# Fraud Detection - Bronze Layer Ingestion

This notebook ingests raw fraud detection data into the Bronze layer of the medallion architecture.

## Data Sources
* **transactions_data.csv** - Transaction records
* **cards_data.csv** - Card information
* **users_data.csv** - User/customer data
* **mcc_codes.json** - Merchant Category Code descriptions
* **train_fraud_labels.json** - Fraud labels for training data

## Output Tables
* `workspace.fraud.transactions_bronze` - All transactions (train/score split happens in Silver layer)
* `workspace.fraud.cards_bronze` - Card dimension (sensitive fields removed)
* `workspace.fraud.users_bronze` - User dimension
* `workspace.fraud.mcc_dim_bronze` - MCC dimension
* `workspace.fraud.labels_map` - Transaction ID to fraud label mapping

In [0]:
%sql
CREATE SCHEMA IF NOT EXISTS workspace.fraud;

In [0]:
%sql
SHOW CATALOGS;

In [0]:
%sql
SELECT current_catalog();

In [0]:
%sql
SHOW SCHEMAS IN workspace;

In [0]:
%sql
CREATE VOLUME IF NOT EXISTS workspace.fraud.raw;

In [0]:
%sql
SHOW VOLUMES IN workspace.fraud;

---
## 1. Setup
Created catalog schema and volume for raw data storage.

In [0]:
dbutils.fs.ls("dbfs:/Workspace/Users/hiverin@gmail.com/")

---
## 2. Load Raw Data
Load all raw CSV and JSON files from the volume.

In [0]:
# Define base path for raw data
base_path = "dbfs:/Volumes/workspace/fraud/raw/"

# Load CSV files
cards = spark.read.csv(base_path + "cards_data.csv", header=True, inferSchema=True)
users = spark.read.csv(base_path + "users_data.csv", header=True, inferSchema=True)

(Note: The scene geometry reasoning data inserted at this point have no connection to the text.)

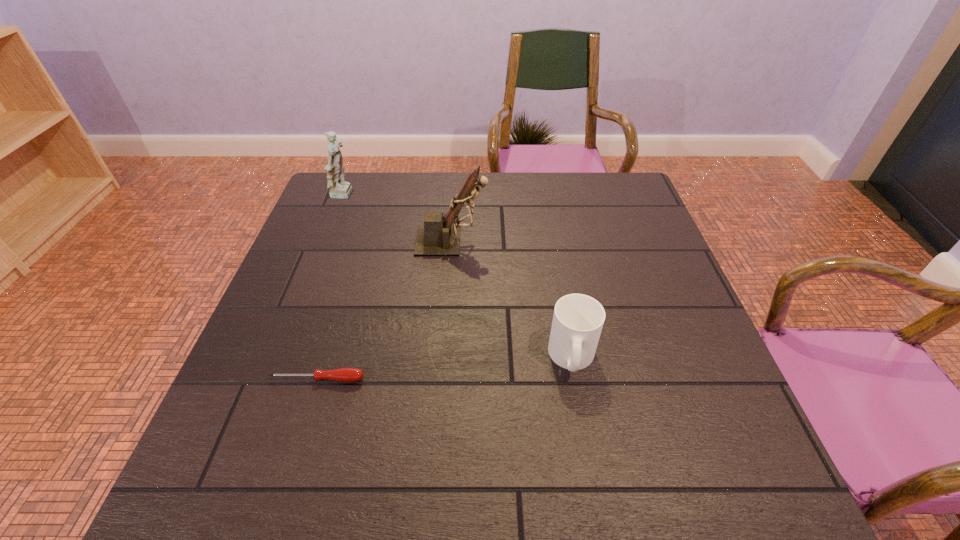 Identify the location of the second object from right to left. This screenshot has width=960, height=540. (437, 237).

Identify the location of the second farthest object. (437, 237).

Image resolution: width=960 pixels, height=540 pixels. In order to click on the farthest object in this screenshot , I will do pos(338,188).

Locate an element on the screen. The height and width of the screenshot is (540, 960). the farther figurine is located at coordinates (338, 188).

Identify the location of mug. (x=578, y=319).

Where is `the rightmost object`? Image resolution: width=960 pixels, height=540 pixels. the rightmost object is located at coordinates (578, 319).

Where is `the shortest object`? the shortest object is located at coordinates (348, 375).

The width and height of the screenshot is (960, 540). Find the location of `vacant region located 0.180m on the front-facing side of the nearer figurine`. vacant region located 0.180m on the front-facing side of the nearer figurine is located at coordinates (553, 241).

Identify the location of vacant area situated on the front-facing side of the farther figurine. (425, 196).

You are a GUI agent. You are given a task and a screenshot of the screen. Output one action in this format:
    pyautogui.click(x=<x>, y=<y>)
    Task: Click on the vacant region located 0.220m on the handle side of the third tallest object
    The height and width of the screenshot is (540, 960).
    Given the screenshot: What is the action you would take?
    pyautogui.click(x=598, y=500) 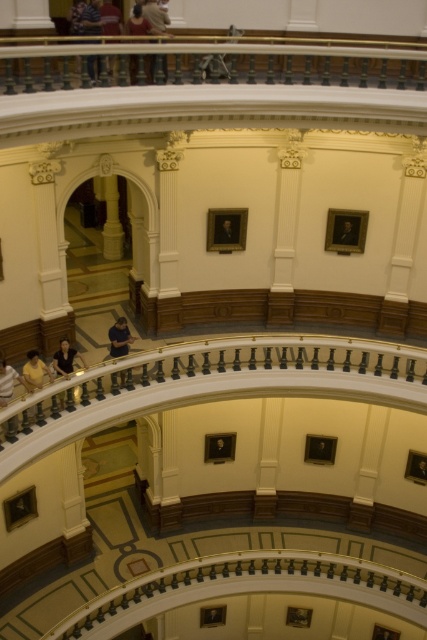 Is matte black shirt at upper center closer to camera compared to matte yellow shirt at lower left?

No.

What do you see at coordinates (140, 22) in the screenshot? The image size is (427, 640). I see `matte black shirt at upper center` at bounding box center [140, 22].

Who is more forward, [131,61] or [38,364]?

Point [131,61] is in front.

You are a GUI agent. You are given a task and a screenshot of the screen. Output one action in this format:
    pyautogui.click(x=<x>, y=<y>)
    Task: Click on the matte black shirt at upper center
    
    Given the screenshot: What is the action you would take?
    coord(140,22)

Is matte yellow shirt at lower left further to camera compared to formal black suit at upper center?

No.

Which is in front, point (38, 364) or point (341, 243)?

Point (38, 364) is in front.

Is point (32, 364) positioned behind point (342, 228)?

No, it is not.

Identify the location of matte yellow shirt at lower left. (35, 371).

Can you confirm if matte yellow shirt at lower left is positioned above dark blue shirt at lower left?

Indeed, matte yellow shirt at lower left is positioned over dark blue shirt at lower left.

Between point (34, 356) and point (0, 372), which one is positioned in front?

Point (0, 372) is in front.

Who is more forward, [32,388] or [2,385]?

Positioned in front is point [2,385].

This screenshot has width=427, height=640. Find the location of `matte yellow shirt at lower left`. matte yellow shirt at lower left is located at coordinates (35, 371). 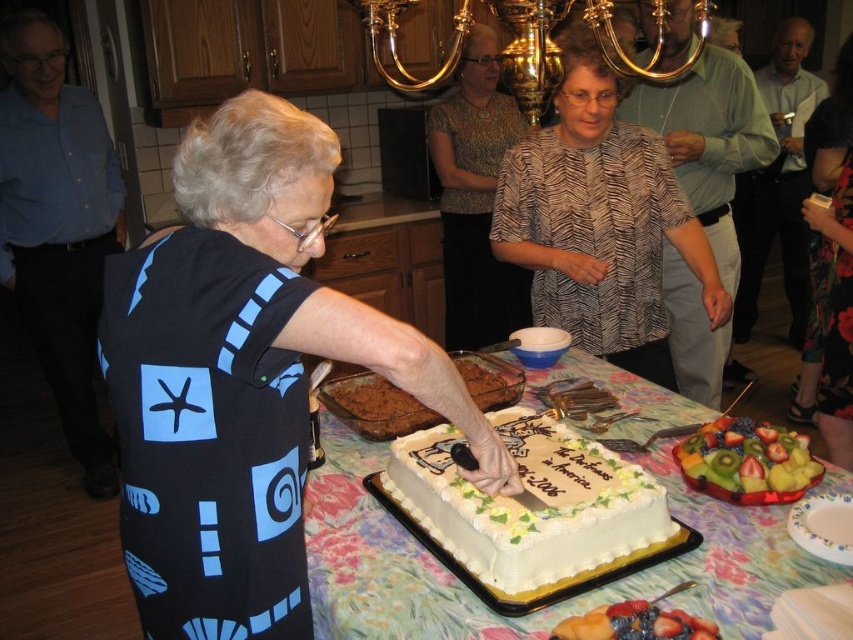 Between point (445, 612) and point (813, 536), which one is positioned behind?

Point (813, 536)

Does point (614, 582) come farther from viewer compared to point (820, 525)?

No, (614, 582) is closer to viewer.

Does point (392, 620) come behind point (817, 513)?

No, it is in front of (817, 513).

Locate an element on the screen. The image size is (853, 640). white paper plate at lower center is located at coordinates (543, 609).

Is blue printed dress at center positioned before fruity mix at lower right?

Yes, it is in front of fruity mix at lower right.

Between point (149, 400) and point (782, 456), which one is positioned in front?

Point (149, 400)

At what (x,y) coordinates should I click in order to perform the action: click on blue printed dress at center. Please return your answer as a coordinate pair (x, y). Looking at the image, I should click on (242, 376).

Between printed fabric blouse at center and white glossy plate at lower right, which one has more height?

printed fabric blouse at center

Between printed fabric blouse at center and white glossy plate at lower right, which one has less height?

white glossy plate at lower right

Measure the distance between printed fabric blouse at center and camera.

print(f"Loaded {cards.count():,} cards")
print(f"Loaded {users.count():,} users")

### 2.1 Parse Complex JSON Files
Parse nested JSON structures for fraud labels and MCC codes.

In [0]:
from pyspark.sql import functions as F
from pyspark.sql.types import MapType, StringType, StructType, StructField

# Parse train_fraud_labels.json which has structure: {"target": {"tx_id": "label", ...}}
schema = StructType([StructField('target', MapType(StringType(), StringType()), True)])

labels_raw = (
    spark.read
    .option("multiLine", "true")
    .schema(schema)
    .json(base_path + "train_fraud_labels.json")
)

# Explode the map into rows with tx_id and label columns
labels_map = (
    labels_raw
    .select(F.explode(F.map_entries(F.col("target"))).alias("kv"))
    .select(
        F.col("kv.key").alias("tx_id"),
        F.col("kv.value").alias("label")
    )
)

print(f"Loaded {labels_map.count():,} fraud labels")
labels_map.groupBy("label").count().show()

In [0]:
labels_map.write.mode("overwrite").format("delta").saveAsTable("workspace.fraud.labels_map")

In [0]:
from pyspark.sql import functions as F

# Load raw transactions
transactions = spark.read.csv(
    base_path + "transactions_data.csv", 
    header=True, 
    inferSchema=True
)

print(f"Loaded {transactions.count():,} total transactions")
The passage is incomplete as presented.